If you close your eyes and don’t look, maybe when you open them, this e-mail will have disappeared into the vapors. Your heart slams against your chest wall in fear; anything can happen, like last time.
You peruse the excuses flitting across your closed eyelids like the digital numbers you scan all day long. But despite wanting to run fast and far, you will be there because no one can ever move fast or far enough to escape the past. And you also made a promise.
You’ll be there, as you were the last time the group picnicked like the Victorians, although it’s unlikely anyone from the 1800s spent the night in a crypt. Briefly you wonder if Jeremy will be at the “reunion.” But of course he will; he promised, too. You have to confess, the idea of Jeremy at the cemetery is intriguing. So many possibilities. And impossibilities . . .

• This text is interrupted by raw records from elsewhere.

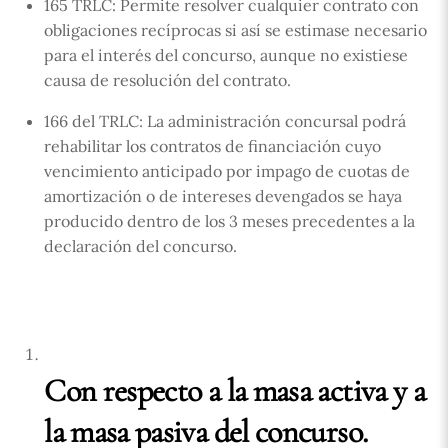
165 TRLC: Permite resolver cualquier contrato con
obligaciones recíprocas si así se estimase necesario
para el interés del concurso, aunque no existiese
causa de resolución del contrato.
166 del TRLC: La administración concursal podrá
rehabilitar los contratos de financiación cuyo
vencimiento anticipado por impago de cuotas de
amortización o de intereses devengados se haya
producido dentro de los 3 meses precedentes a la
declaración del concurso.
Con respecto a la masa activa y a
la masa pasiva del concurso.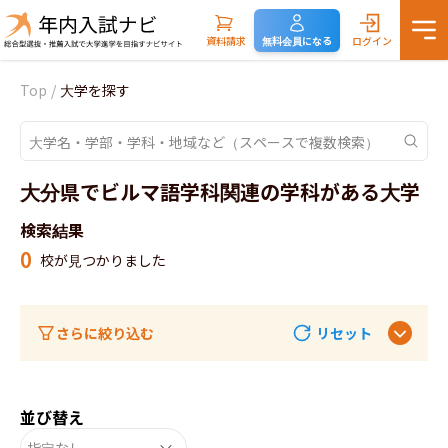
資料請求
無料会員になる
ログイン
Top
/
大学を探す
大分県でビルマ語学科関連の学科がある大学
検索結果
0
校が見つかりました
さらに絞り込む
リセット
並び替え
指定なし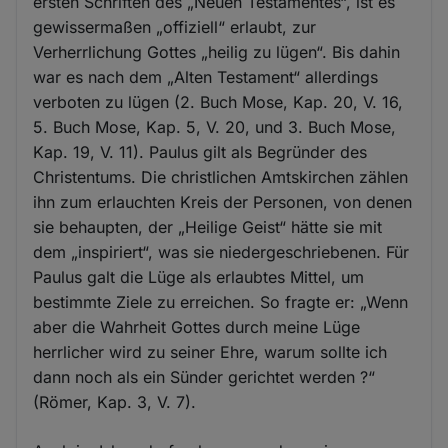
ersten Schriften des „Neuen Testamentes“, ist es
gewissermaßen „offiziell“ erlaubt, zur
Verherrlichung Gottes „heilig zu lügen“. Bis dahin
war es nach dem „Alten Testament“ allerdings
verboten zu lügen (2. Buch Mose, Kap. 20, V. 16,
5. Buch Mose, Kap. 5, V. 20, und 3. Buch Mose,
Kap. 19, V. 11). Paulus gilt als Begründer des
Christentums. Die christlichen Amtskirchen zählen
ihn zum erlauchten Kreis der Personen, von denen
sie behaupten, der „Heilige Geist“ hätte sie mit
dem „inspiriert“, was sie niedergeschriebenen. Für
Paulus galt die Lüge als erlaubtes Mittel, um
bestimmte Ziele zu erreichen. So fragte er: „Wenn
aber die Wahrheit Gottes durch meine Lüge
herrlicher wird zu seiner Ehre, warum sollte ich
dann noch als ein Sünder gerichtet werden ?“
(Römer, Kap. 3, V. 7).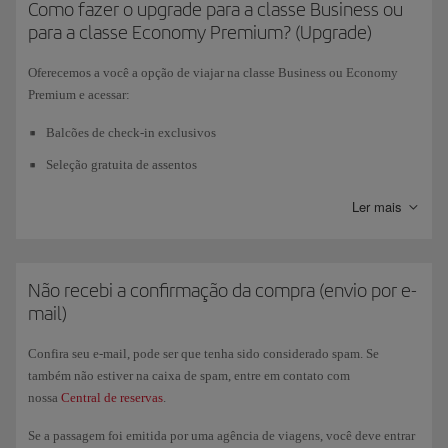
reserva será cancelada automaticamente assim que o período de tempo
Como fazer o upgrade para a classe Business ou
máximo expirar.
para a classe Economy Premium? (Upgrade)
Você pode usar esse serviço em países nos quais estiver disponível, nos
Oferecemos a você a opção de viajar na classe Business ou Economy
voos do Grupo Iberia
(operados pela Iberia, Iberia Express ou Air
Premium e acessar:
Nostrum), em voos com
código compartilhado com a British Airways
e
em reservas que incluam voos de ambas as companhias. Lembre-se de
Balcões de check-in exclusivos
que você deverá fazer a reserva com
mais de cinco dias de antecedência
Seleção gratuita de assentos
em relação ao horário de partida do voo.
Fast Track (para classe Business)
Ler mais
Em alguns países, as condições de compra não permitem que os bilhetes
Acesso a sala VIP (para classe Business)<
sejam emitidos automaticamente. Nestes casos, siga as instruções
mencionadas no processo de compra.
Todos os serviços Business a bordo: gastronomia, espaço de assentos,
etc.
Não recebi a confirmação da compra (envio por e-
Consulte a nossa página de informações sobre a
Pré-reserva
do seu país.
mail)
Prioridade na entrega de bagagem
Confira seu e-mail, pode ser que tenha sido considerado spam. Se
também não estiver na caixa de spam, entre em contato com
Você saberá, após a aquisição da sua passagem em classe Economy e a
nossa
Central de reservas
.
partir do Gerenciamento de reservas ou do Check-in, se é elegível a
optar por uma classe superior. Conheça as diferentes alternativas que lhe
Se a passagem foi emitida por uma agência de viagens, você deve entrar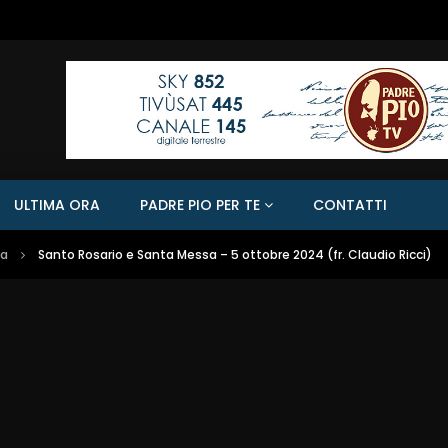
ULTIMA ORA
PADRE PIO PER TE
CONTATTI
sa
Santo Rosario e Santa Messa – 5 ottobre 2024 (fr. Claudio Ricci)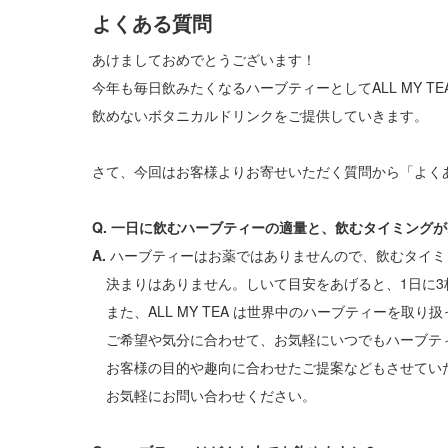
よくある質問
あけましておめでとうございます！
今年も毎日飲みたくなるハーブティーとしてALL MY TE
飲めないボタニカルドリンクをご提供していきます。
さて、今回はお客様よりお寄せいただく質問から「よく
Q. 一日に飲むハーブティーの適量と、飲むタイミング
A.
ハーブティーはお薬ではありませんので、飲むタイミ
決まりはありません。しいて目安をあげると、1日に3
また、ALL MY TEA は世界中のハーブティーを取り
ご希望や気分に合わせて、お気軽にいつでもハーブテ
お客様の目的や趣向に合わせたご提案などもさせてい
お気軽にお問い合わせください。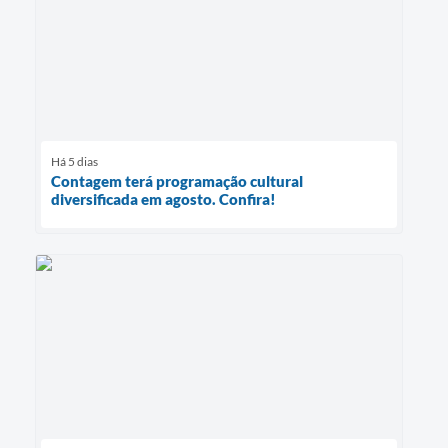
Há 5 dias
Contagem terá programação cultural
diversificada em agosto. Confira!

It is Saturday, seven in the evening, warm, the sun has not yet set, the grass is end-of-summer green, and you admit to yourself that this close-of-day is beautiful, reminiscent of twenty years ago, the last time you set foot in this garden of the dead. Time has changed little here. Eighty seasons have passed, toppling and shattering tombstones that caretakers have cemented back together, like the lovely distressed filigreed cross for which you still feel an affinity. Other stones, victims of recent violent weather, quietly await repair. One decapitated angel, the head beside the feet, eyes turned heavenward, clearly mourns its missing hands which some collector of necroabilia has walked off with.

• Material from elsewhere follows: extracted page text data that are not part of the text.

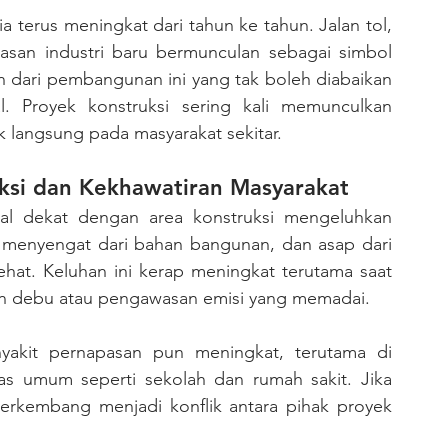
asan industri baru bermunculan sebagai simbol 
 dari pembangunan ini yang tak boleh diabaikan 
. Proyek konstruksi sering kali memunculkan 
k langsung pada masyarakat sekitar.
uksi dan Kekhawatiran Masyarakat
menyengat dari bahan bangunan, dan asap dari 
hat. Keluhan ini kerap meningkat terutama saat 
an debu atau pengawasan emisi yang memadai.
as umum seperti sekolah dan rumah sakit. Jika 
 berkembang menjadi konflik antara pihak proyek 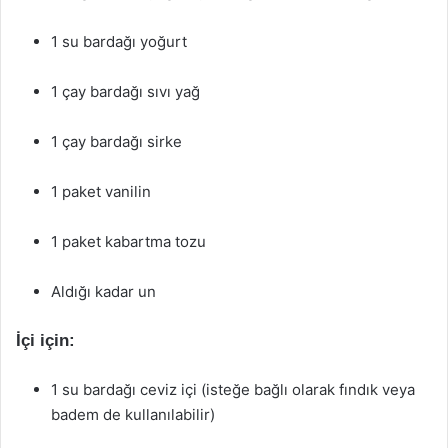
1 su bardağı yoğurt
1 çay bardağı sıvı yağ
1 çay bardağı sirke
1 paket vanilin
1 paket kabartma tozu
Aldığı kadar un
İçi için:
1 su bardağı ceviz içi (isteğe bağlı olarak fındık veya
badem de kullanılabilir)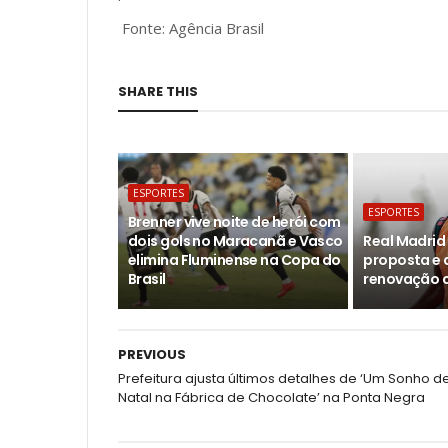
Fonte: Agência Brasil
SHARE THIS
ESPORTES
ESPORTES
Brenner vive noite de herói com
dois gols no Maracanã e Vasco
Real Madri
elimina Fluminense na Copa do
proposta e 
Brasil
renovação c
PREVIOUS
Prefeitura ajusta últimos detalhes de ‘Um Sonho d
Natal na Fábrica de Chocolate’ na Ponta Negra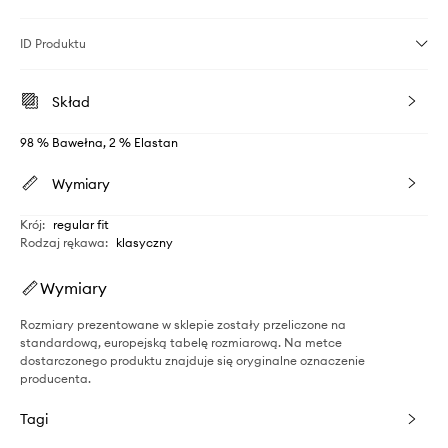
ID Produktu
Skład
98 % Bawełna, 2 % Elastan
Wymiary
Krój
:
regular fit
Rodzaj rękawa
:
klasyczny
Wymiary
Rozmiary prezentowane w sklepie zostały przeliczone na
standardową, europejską tabelę rozmiarową. Na metce
dostarczonego produktu znajduje się oryginalne oznaczenie
producenta.
Tagi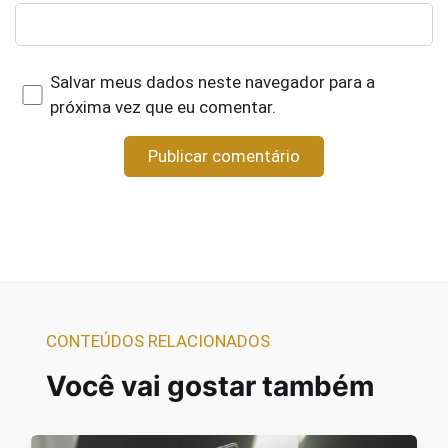
Salvar meus dados neste navegador para a
próxima vez que eu comentar.
CONTEÚDOS RELACIONADOS
Você vai gostar também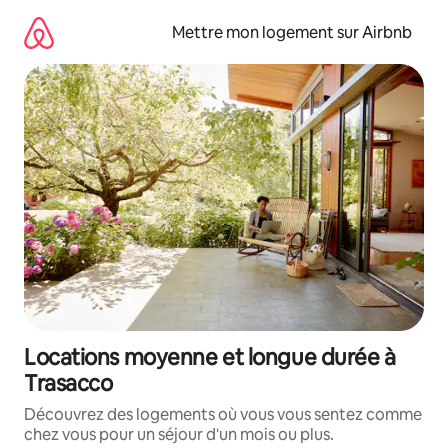
Aller
directement
Mettre mon logement sur Airbnb
au
contenu
Locations moyenne et longue durée à
Trasacco
Découvrez des logements où vous vous sentez comme
chez vous pour un séjour d'un mois ou plus.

The climb uphill isn’t as easy as it once was; two decades makes a difference. You know you’re out of shape from sitting for eightplus hours a day and microwaving frozen supermarket meals on too regular a basis. By the time you reach the first plateau, you’re winded.
To the left, farther up, mostly hidden by old-growth trees and lilac bushes long past the flowering stage, is a row of enormous mausoleums belonging to wealthy families. You quickly calculate an estimate of what crypts like these would cost to build today.
The economics of crypt building leads to thoughts of death. Your own. Once so easy to digest, such musings now send a deep shudder like an earthquake in the making through your body as horror builds, and you turn away trembling, the past intersecting the present. Death has become the least of your worries. Coming here was a bad idea. A very bad idea. The past can’t be undone. The future is set. What’s the point of this? On shaky legs you turn to head back down the hill and get away from here while you still can, consequences be damned!
“Shadow!”
The sound startles you, and your bad knee locks. Jeremy has appeared out of nowhere, it seems. He was always good at that. “I call myself Karen now,” you say, eyeing this Dorian Gray who, on first glance, has not aged.
Jeremy laughs, the sound as familiar as his skin and the muscles of his body once were, bringing you some calmness, although that doesn’t make sense, just as it made no sense in the past.
Now that your tremors have subsided, you notice he has a cute, petite blonde attached to his arm, her cerulean eyes intelligent in a direct-marketing kind of way, her hair matching the white-gold color of his; maybe they patronize the same salon. Both are lean, healthy-looking, probably vegetarians into working out regularly. You bet they drive a BMW or Volvo and she’s got some kind of high-powered, high-paying secure job with the government. The gold rings on the third fingers of their left hands speak of union in the biblical sense, and you imagine these DINKS live in a reno’ed town house featured in some glossy interior-design magazine, a property worth three times the market value of your small condo.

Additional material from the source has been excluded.